Свою бесхитростность и полную правдивость я почувствовала еще в детском саду. Помню, что осознавала это как отличие от других детей. Не анализировала, а ощущала, что отличаюсь к лучшему: вокруг было много глупостей и мелких злодейств, мне не свойственных. И однажды осенило: я вообще лучше всех. Открытие не обрадовало и не огорчило – в детстве постоянно обнаруживаешь важное, это было не важнее прочего, и я ни с кем не поделилась.
В начальной школе мне выписали газету «Пионерская правда». Я ее всю прочитывала.
Детям почему-то нравится смотреть карикатуры. Взрослым, впрочем, тоже. Но меня сынок Кирюша удивлял тем, что в 6 лет, едва научился читать, с удовольствием смотрел политические карикатуры в «Крокодиле» и читал к ним подписи, хотя, конечно, смысла понимать не мог.
Был такой политический карикатурист Лисогорский. Менее известный, чем Кукрыниксы или Борис Ефимов (брат убиенного Сталиным знаменитого журналиста Кольцова), но тоже много печатался. Помимо «Крокодила» он подрабатывал в «Пионерке» (и я впоследствии этим же подрабатывала: гонорары текли постоянной тонкой струйкой, поддерживая между гонорарами за книжные иллюстрации. За каждую картинку выписывали 3-5, а то и 6 рублей – зависело от размера. Обидно было, когда слетал текст с моей иллюстрацией – обычное в газете дело - тогда за уже принятую к печати картинку ничего не получала. Но газета выходила раза два-три в неделю и все равно в гонорарный день что-то набегало).
Так вот, Лисогорский однажды нарисовал в «Пионерке» карикатуры на детей, обладающих разными пороками и к ним были небольшие пояснительные тексты. Видимо там был обычный набор: лентяй, неряха, тот, кто пользуется шпаргалками… Я запомнила только одну картинку: мальчик с сильно загнутым кверху носом. Это был зазнайка. В подписи объяснялось, что зазнайка думает, будто он лучше всех.
Таким образом, я узнала, что заблуждалась относительно себя - как все зазнайки. Но и это меня не расстроило. Скорее наоборот – порадовалась, что на глаза попалась картинка, разъяснившая моё внутреннее недоразумение.
Сережа мне рассказывал, что у него тоже было нечто похожее. Когда умер Сталин, у него возникло ощущение, будто несмотря на всенародное горе, никто не может понять всю важность и глубину произошедшего. Только он – в полной мере, хотя и без всеобщей истерики. И возникло ощущение, что придется ему в чем-то заменить Сталина, не потому, что сравнивал себя с ним, а потому, что он единственный, кто правильно понимает масштаб потери.
Но и Сережа ни с кем не делился этими соображениями. Бог миловал.
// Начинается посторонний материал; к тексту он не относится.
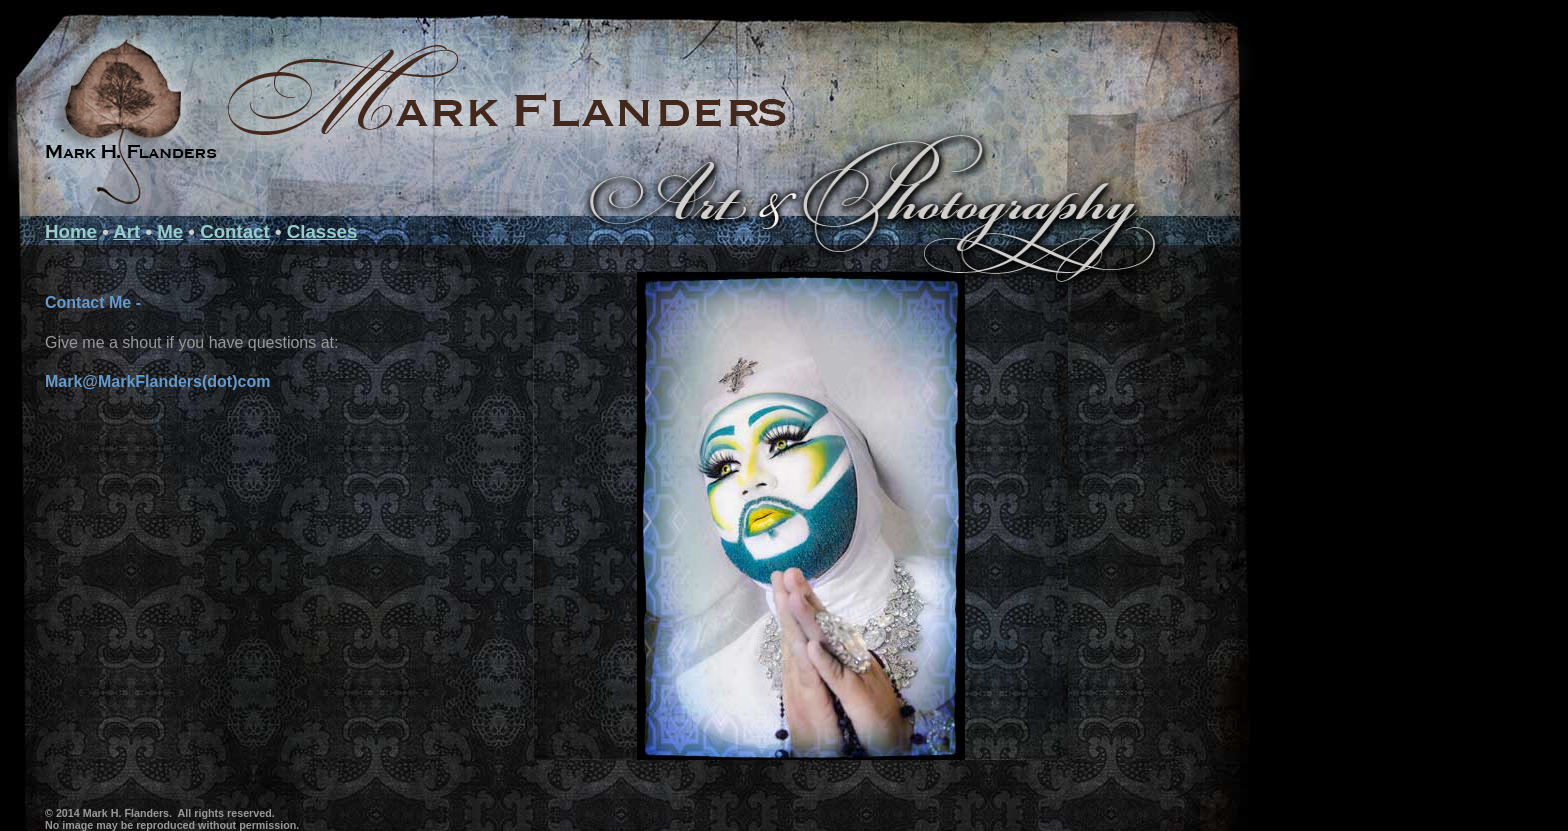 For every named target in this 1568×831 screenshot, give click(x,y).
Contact (235, 231)
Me (170, 231)
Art (126, 231)
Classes (322, 231)
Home (71, 231) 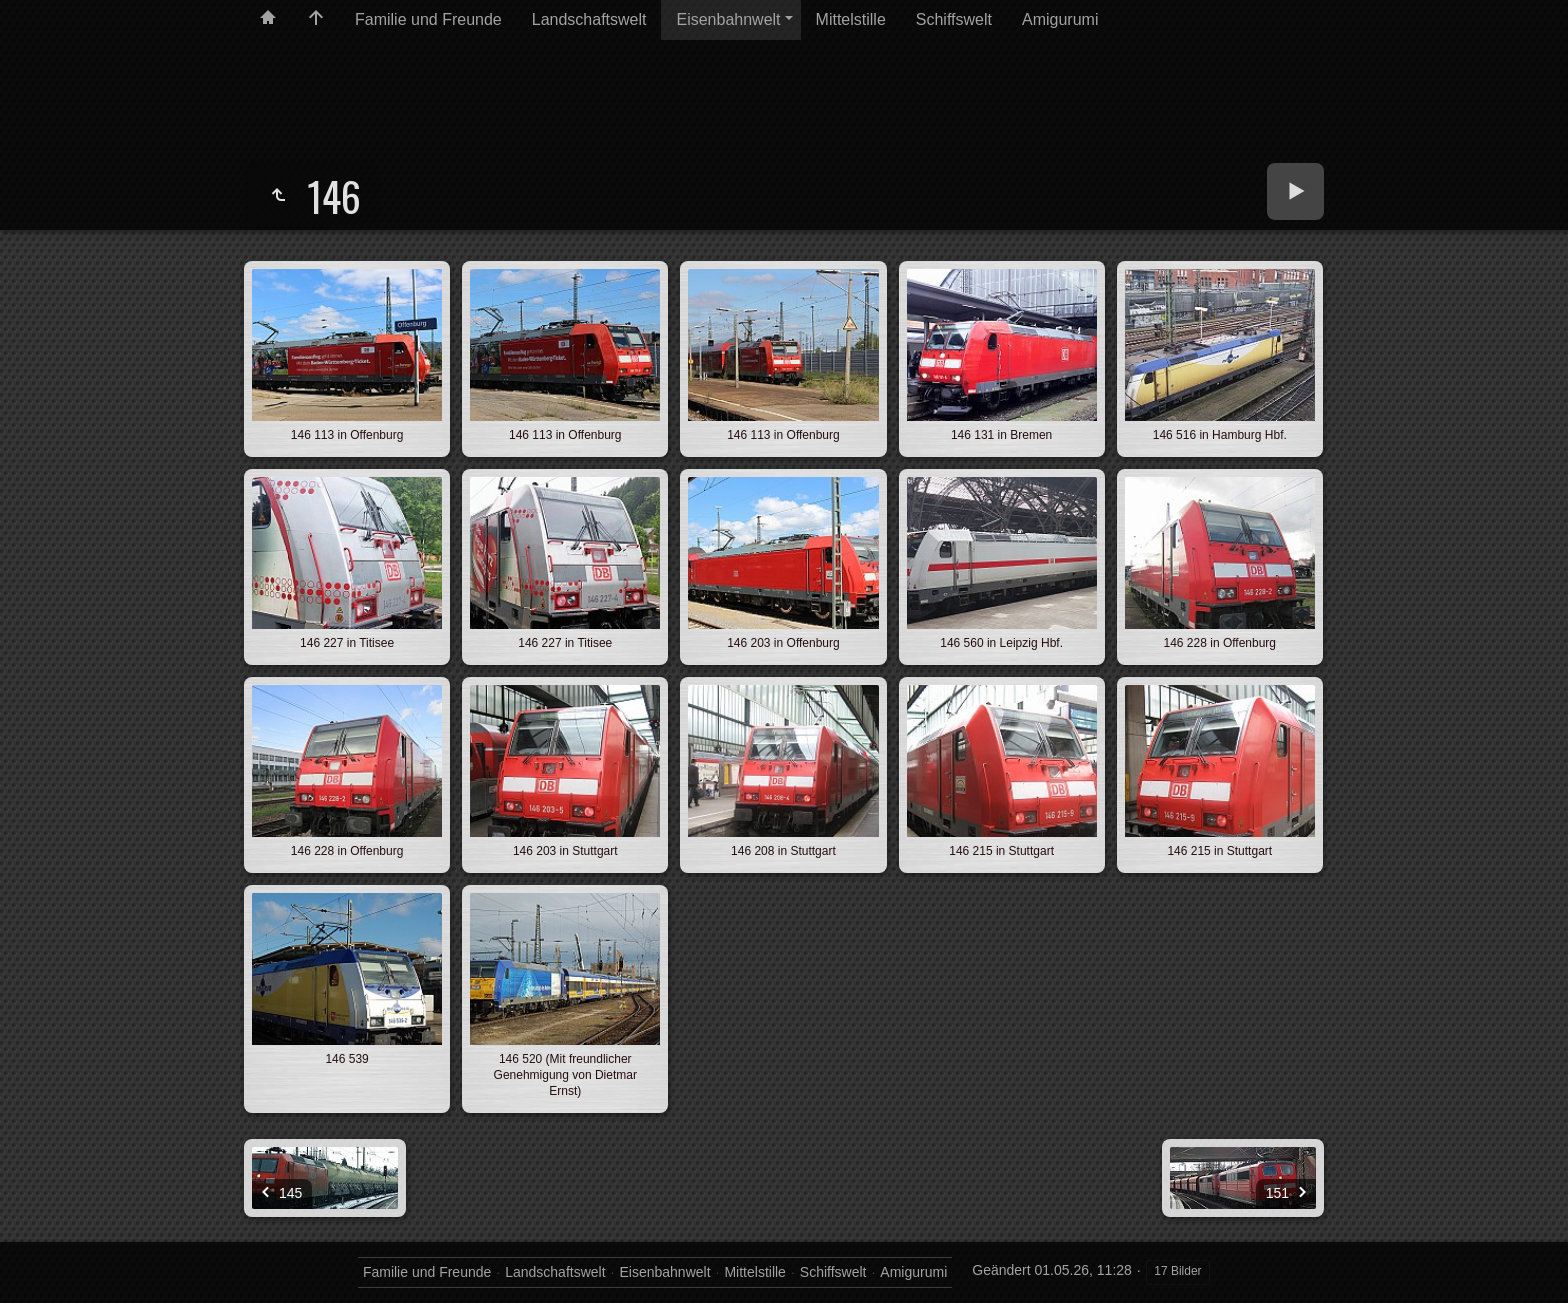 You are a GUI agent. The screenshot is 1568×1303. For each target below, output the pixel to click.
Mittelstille (851, 19)
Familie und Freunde (428, 19)
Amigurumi (1060, 19)
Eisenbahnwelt (728, 19)
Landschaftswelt (589, 19)
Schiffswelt (954, 19) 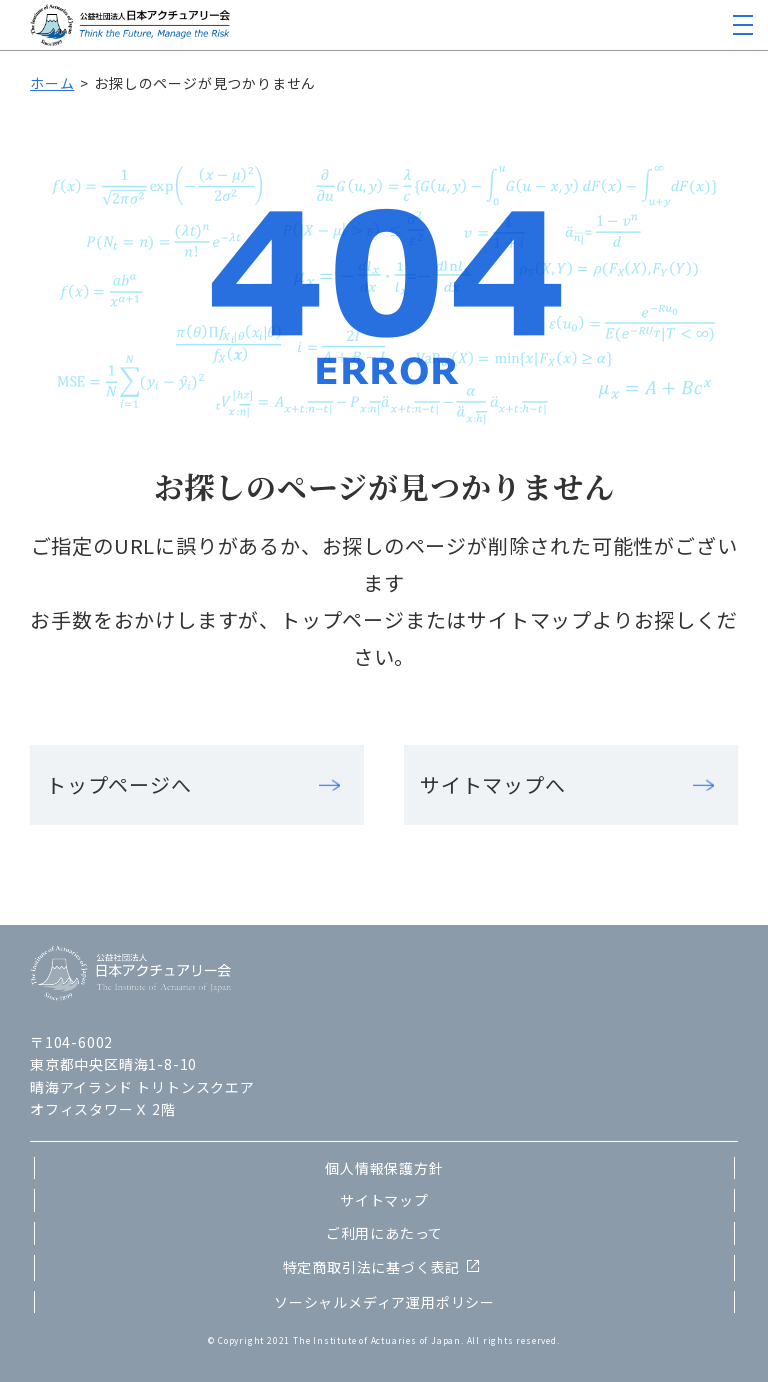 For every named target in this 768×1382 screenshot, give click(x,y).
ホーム (52, 83) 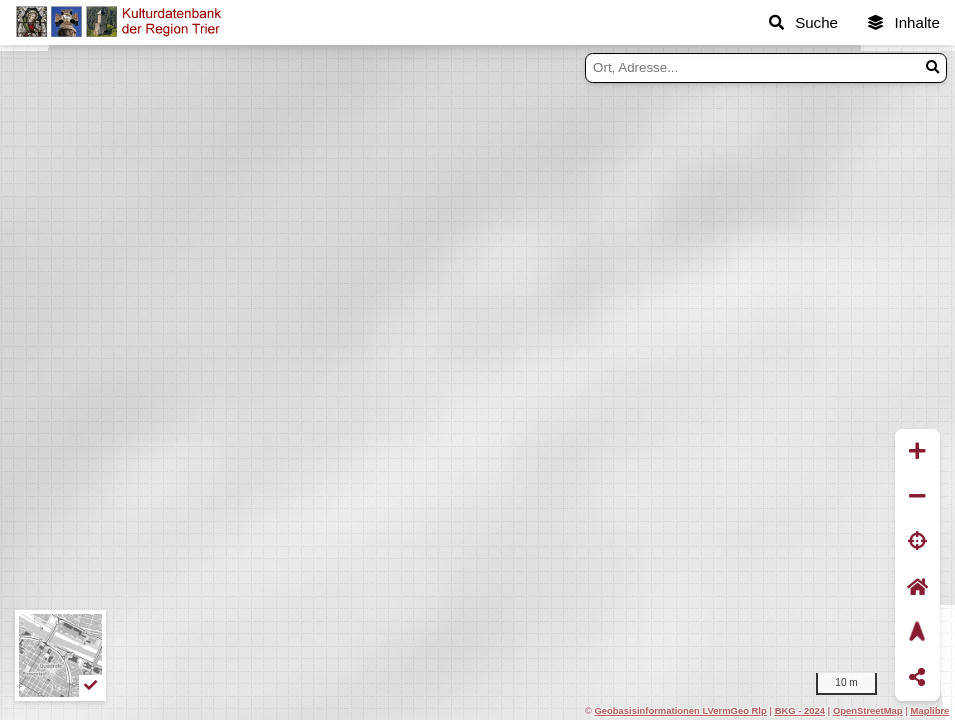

Только со мной и только через 30 лет.
Приложение:
а я смерть Сталина очень хотела переживать как люди, то есть трагически. Но не чувствовала горя и вообще ничего не чувствовала. И скрывала это ото всех, думая, что в моей психической конструкции какой-то серьезный порок.
Впоследствии папа рассказал, что скрывал другое: радость. И когда он 5 марта 1953 года встретил у нас в Собиновском переулке милую женщину, которую встречал уже не однажды, то на радостях наконец поздоровался с ней, чего ему давно хотелось – так с незнакомыми людьми иногда бывает в народные праздники типа Нового года.
Так мы и помалкивали тогда, кто о чем.
Но я не только завидовала тем, кто плакал, я считала: кто плачет – тот хороший (я-то оказалась плохой, но скрывала). Как-то дворовая знакомая, девочка Тата ругала своих соседей по квартире, повторяя слова взрослых. Я засомневалась – так ли плохи эти соседи (я их, конечно, знала, тогда все всех знали, как в деревне). И задала Тате свой тест-вопрос: «Они плакали, когда умер Сталин?». На что Тата не моргнув глазом наврала: «Наоборот, радовались, что теперь их власть, татарская». Помню, что тогда я смутно засомневалась, хотя еще не научилась толком понимать, когда врут. Кстати, через несколько лет, не забыв ее реплику, поняла, что Тата спутала национальности. Не были соседи татарами.
Еще продолжение:
Тата жила с мамой и бабушкой - очень распространенная послевоенная семейная схема. И её соседи - лжетатары, были лжетатарками - ни одного мужчины не имелось ни в их семье, ни вообще в Татиной коммуналке.